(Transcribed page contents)
= = = =

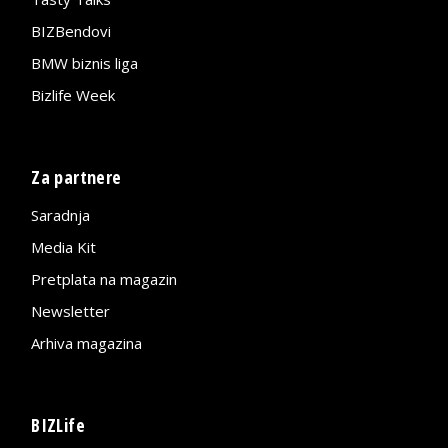
BIZBendovi
BMW biznis liga
Bizlife Week
Za partnere
Saradnja
Media Kit
Pretplata na magazin
Newsletter
Arhiva magazina
BIZLife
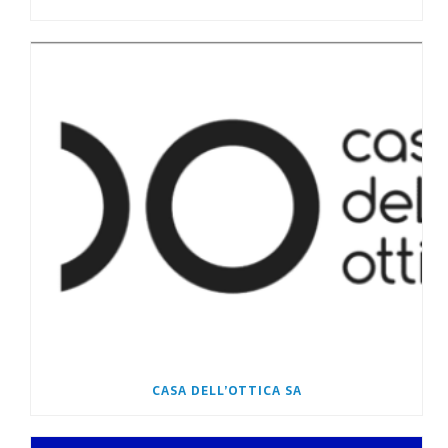
CASA DELL’OTTICA SA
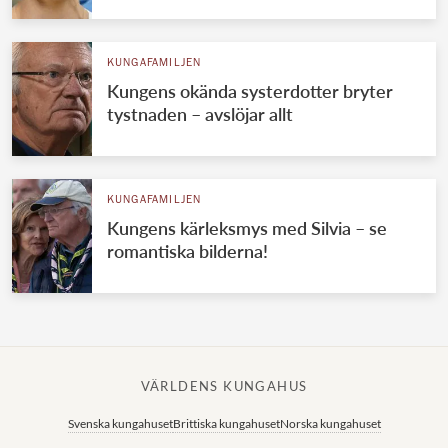
KUNGAFAMILJEN
Kungens okända systerdotter bryter
tystnaden – avslöjar allt
KUNGAFAMILJEN
Kungens kärleksmys med Silvia – se
romantiska bilderna!
VÄRLDENS KUNGAHUS
Svenska kungahuset
Brittiska kungahuset
Norska kungahuset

= = = =

TASK INSTRUCTIONS:
Return every line from the entries that holds the string "kungahuset".

SOLUTION FOR THIS EXERCISE:
Svenska kungahuset
Brittiska kungahuset
Norska kungahuset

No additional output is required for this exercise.